Collected data
##########

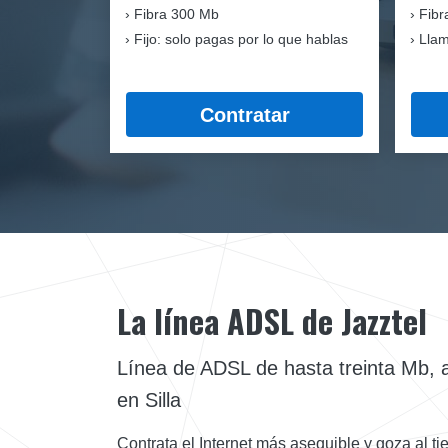
Fibra
300 Mb
Fibr
Fijo: solo pagas por lo que hablas
Llam
Contratar
La línea ADSL de Jazztel
Línea de ADSL de hasta treinta Mb, a 
en Silla
Contrata el Internet más asequible y goza al t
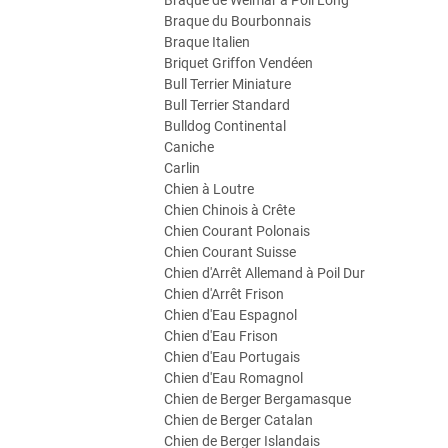
Braque de Weimar à Poil Long
Braque du Bourbonnais
Braque Italien
Briquet Griffon Vendéen
Bull Terrier Miniature
Bull Terrier Standard
Bulldog Continental
Caniche
Carlin
Chien à Loutre
Chien Chinois à Crête
Chien Courant Polonais
Chien Courant Suisse
Chien d'Arrêt Allemand à Poil Dur
Chien d'Arrêt Frison
Chien d'Eau Espagnol
Chien d'Eau Frison
Chien d'Eau Portugais
Chien d'Eau Romagnol
Chien de Berger Bergamasque
Chien de Berger Catalan
Chien de Berger Islandais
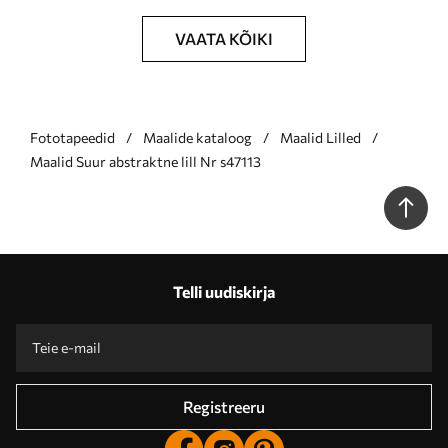
VAATA KÕIKI
Fototapeedid
Maalide kataloog
Maalid Lilled
Maalid Suur abstraktne lill Nr s47113
Telli uudiskirja
Registreeru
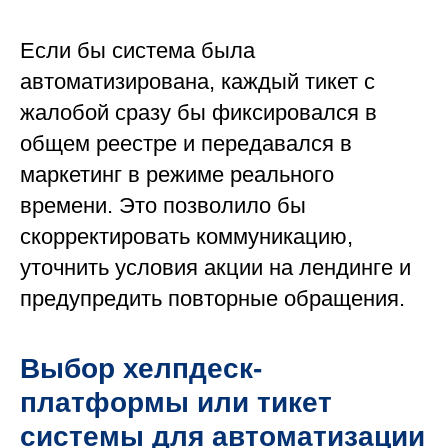
Если бы система была
автоматизирована, каждый тикет с
жалобой сразу бы фиксировался в
общем реестре и передавался в
маркетинг в режиме реального
времени. Это позволило бы
скорректировать коммуникацию,
уточнить условия акции на лендинге и
предупредить повторные обращения.
Выбор хелпдеск-
платформы или тикет
системы для автоматизации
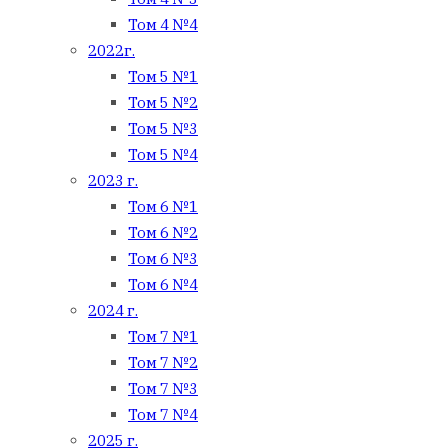
Том 4 №4
2022г.
Том 5 №1
Том 5 №2
Том 5 №3
Том 5 №4
2023 г.
Том 6 №1
Том 6 №2
Том 6 №3
Том 6 №4
2024 г.
Том 7 №1
Том 7 №2
Том 7 №3
Том 7 №4
2025 г.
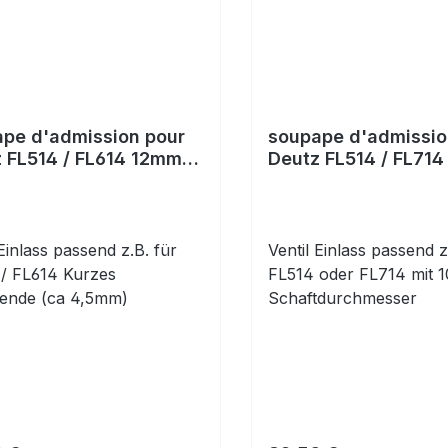
pe d'admission pour
soupape d'admissio
 FL514 / FL614 12mm
Deutz FL514 / FL71
 court
tige
 Einlass passend z.B. für
Ventil Einlass passend z
/ FL614 Kurzes
FL514 oder FL714 mit
tende (ca 4,5mm)
Schaftdurchmesser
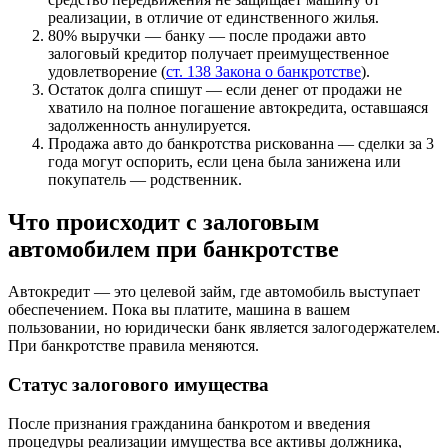
реализации, в отличие от единственного жилья.
80% выручки — банку — после продажи авто
залоговый кредитор получает преимущественное
удовлетворение (
ст. 138 Закона о банкротстве
).
Остаток долга спишут — если денег от продажи не
хватило на полное погашение автокредита, оставшаяся
задолженность аннулируется.
Продажа авто до банкротства рискованна — сделки за 3
года могут оспорить, если цена была занижена или
покупатель — родственник.
Что происходит с залоговым
автомобилем при банкротстве
Автокредит — это целевой займ, где автомобиль выступает
обеспечением. Пока вы платите, машина в вашем
пользовании, но юридически банк является залогодержателем.
При банкротстве правила меняются.
Статус залогового имущества
После признания гражданина банкротом и введения
процедуры реализации имущества все активы должника,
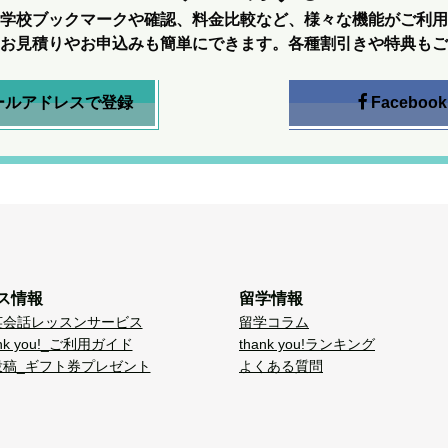
学校ブックマークや確認、料金比較など、様々な機能がご利用
お見積りやお申込みも簡単にできます。各種割引きや特典もご
ールアドレスで登録
Facebook
ス情報
留学情報
英会話レッスンサービス
留学コラム
nk you!_ご利用ガイド
thank you!ランキング
投稿_ギフト券プレゼント
よくある質問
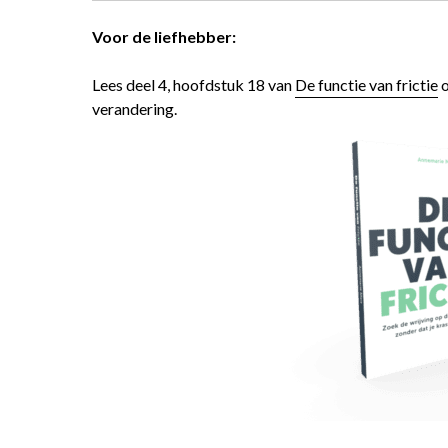
Voor de liefhebber:
Lees deel 4, hoofdstuk 18 van
De functie van frictie
o
verandering.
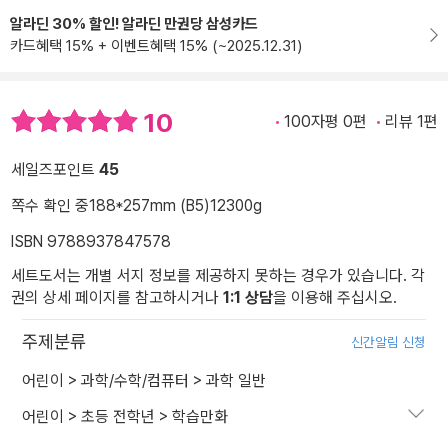
알라딘 30% 할인! 알라딘 만권당 삼성카드
카드혜택 15% + 이벤트혜택 15% (~2025.12.31)
10
100자평 0편
리뷰 1편
세일즈포인트
45
쪽수 확인 중
188*257mm (B5)
12300g
ISBN 9788937847578
세트도서는 개별 서지 정보를 제공하지 못하는 경우가 있습니다. 각
권의 상세 페이지를 참고하시거나
1:1 상담
을 이용해 주십시오.
주제분류
신간알림 신청
어린이
>
과학/수학/컴퓨터
>
과학 일반
어린이
>
초등 전학년
>
학습만화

##########

**Task prompt:**
Tally the lines of the data that contain the string "Frison" and report the total alone.

**Output below:**
2